PatchSiren

PatchSiren cyber security CVE debrief

CVE-2026-23279 Linux CVE debrief

CVE-2026-23279 is a Linux kernel mac80211 bug that can crash systems using 802.11s mesh networking. A crafted Spectrum Management / Channel Switch action frame that matches the local Mesh ID and Mesh Configuration but omits the Mesh Channel Switch Parameters IE can trigger a NULL pointer dereference in mesh_rx_csa_frame(). The impact is denial of service through a kernel oops/panic risk, not code execution, based on the supplied record.

Vendor
Linux
Product
Unknown
CVSS
MEDIUM 5.5
CISA KEV
Not listed in stored evidence
Original CVE published
2026-03-25
Original CVE updated
2026-05-22
Advisory published
2026-03-25
Advisory updated
2026-05-22

Who should care

Linux kernel maintainers, distribution security teams, and operators of systems that use Wi‑Fi mesh (802.11s) or mac80211-based wireless stacks should prioritize this issue. It is especially relevant for devices that accept peer links in mesh mode and may receive untrusted management frames from adjacent wireless peers.

Technical summary

According to the CVE record, mesh_rx_csa_frame() dereferences elems->mesh_chansw_params_ie without checking for NULL after mesh_matches_local() validates only the Mesh ID, Mesh Configuration, and Supported Rates IEs.
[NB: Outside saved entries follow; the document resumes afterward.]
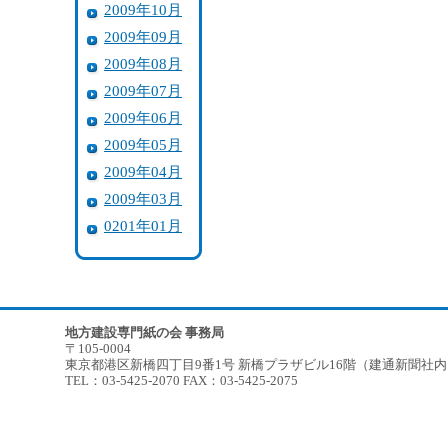
2009年10月
2009年09月
2009年08月
2009年07月
2009年06月
2009年05月
2009年04月
2009年03月
0201年01月
地方建設専門紙の会 事務局
〒105-0004
東京都港区新橋四丁目9番1号 新橋プラザビル16階（建通新聞社
TEL：03-5425-2070 FAX：03-5425-2075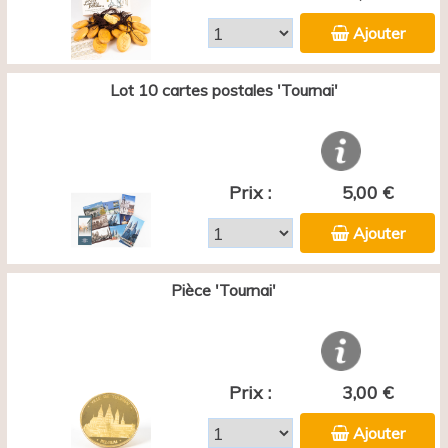
Ajouter
Lot 10 cartes postales 'Tournai'
Prix :
5,00 €
Ajouter
Pièce 'Tournai'
Prix :
3,00 €
Ajouter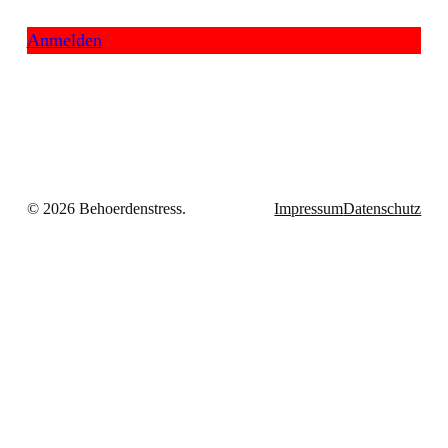
Anmelden
© 2026 Behoerdenstress.
Impressum
Datenschutz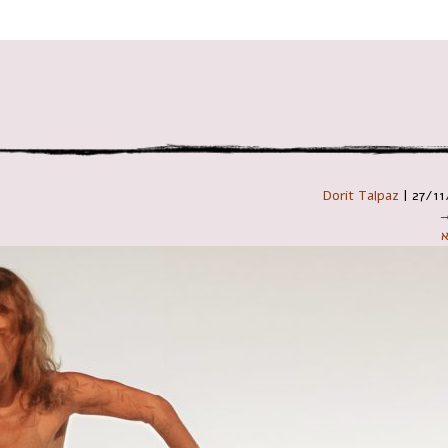
 במקלדת
Dorit Talpaz
|
27/11
→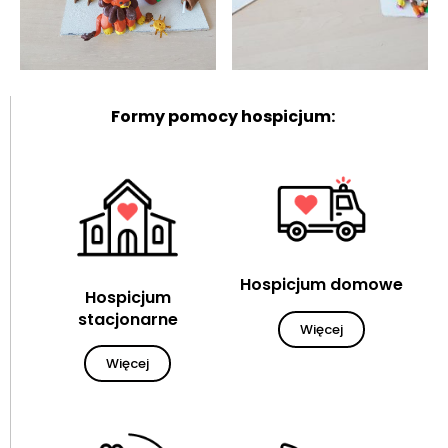
Formy pomocy hospicjum:
Hospicjum domowe
Hospicjum
stacjonarne
Więcej
Więcej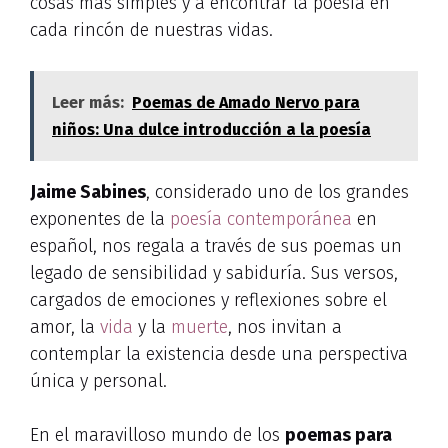
cosas más simples y a encontrar la poesía en
cada rincón de nuestras vidas.
Leer más:
Poemas de Amado Nervo para
niños: Una dulce introducción a la poesía
Jaime Sabines
, considerado uno de los grandes
exponentes de la
poesía contemporánea
en
español, nos regala a través de sus poemas un
legado de sensibilidad y sabiduría. Sus versos,
cargados de emociones y reflexiones sobre el
amor, la
vida
y la
muerte
, nos invitan a
contemplar la existencia desde una perspectiva
única y personal.
En el maravilloso mundo de los
poemas para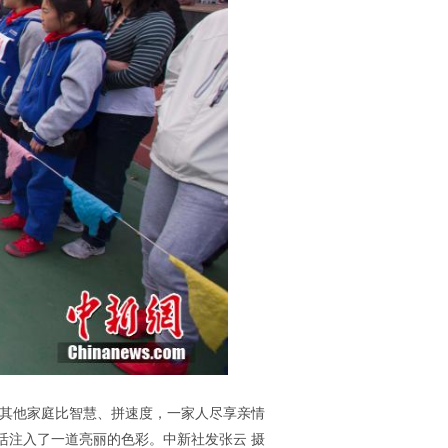
与其他家庭比智慧、拼速度，一家人尽享亲情
活注入了一道亮丽的色彩。中新社发张云 摄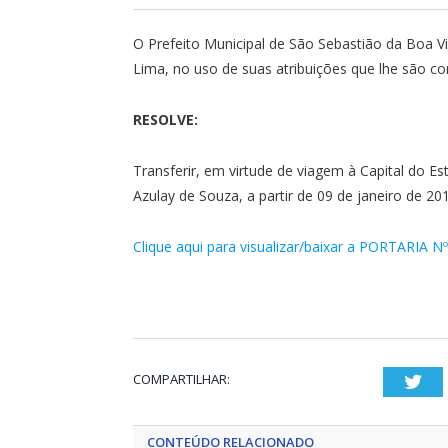
O Prefeito Municipal de São Sebastião da Boa Vis
Lima, no uso de suas atribuições que lhe são con
RESOLVE:
Transferir, em virtude de viagem à Capital do Es
Azulay de Souza, a partir de 09 de janeiro de 2017
Clique aqui para visualizar/baixar a PORTARIA N
COMPARTILHAR:
Twi
CONTEÚDO RELACIONADO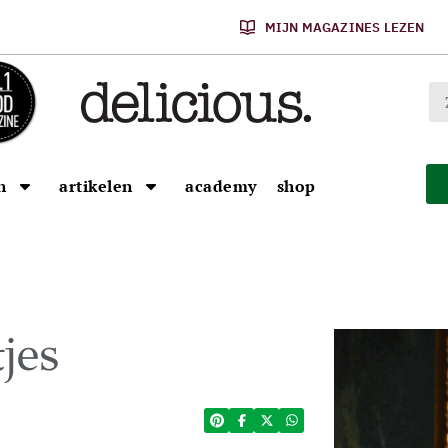
MIJN MAGAZINES LEZEN
n
artikelen
academy
shop
jes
If ieee802_11_parse_elems() does not find the Mesh Channel Switch Parameters IE (element ID 118), the pointer remains NULL and the unconditional access causes a NULL pointer dereference. The described trigger requires an established mesh peer link (PLINK_ESTAB) and a crafted SPECTRUM_MGMT/CHL_SWITCH action frame that omits the parameter IE while still matching the local mesh identifiers.

Defensive priority

Medium

Recommended defensive actions

  • Apply the Linux kernel patches referenced in the NVD record and your distribution's backport updates.
  • Prioritize updates on hosts that use 802.11s mesh or mac80211 mesh peering features.
  • Verify whether your deployed kernel version falls within the affected ranges listed by NVD, including the version branches starting at 3.13 and the 7.0-rc1 line.
  • Treat unexpected kernel oopses or reboots in mesh environments as a security signal and review logs for mac80211-related crashes.
  • If mesh networking is not required, disable or restrict mesh functionality to reduce exposure.

Evidence notes

The CVE description states that elems->mesh_chansw_params_ie is dereferenced in mesh_rx_csa_frame() without a prior NULL check, and that ieee802_11_parse_elems() leaves the pointer NULL when the Mesh Channel Switch Parameters IE is omitted. The supplied NVD record classifies the weakness as CWE-476 and provides patch references on git.kernel.org. The record also lists affected Linux kernel version ranges and a CVSS v3.1 vector of AV:L/AC:L/PR:L/UI:N/S:U/C:N/I:N/A:H.

Official resources

CVE published: 2026-03-25T11:16:22.333Z. CVE modified: 2026-05-22T00:37:25.830Z. This debrief uses the published and modified timestamps supplied in the source record.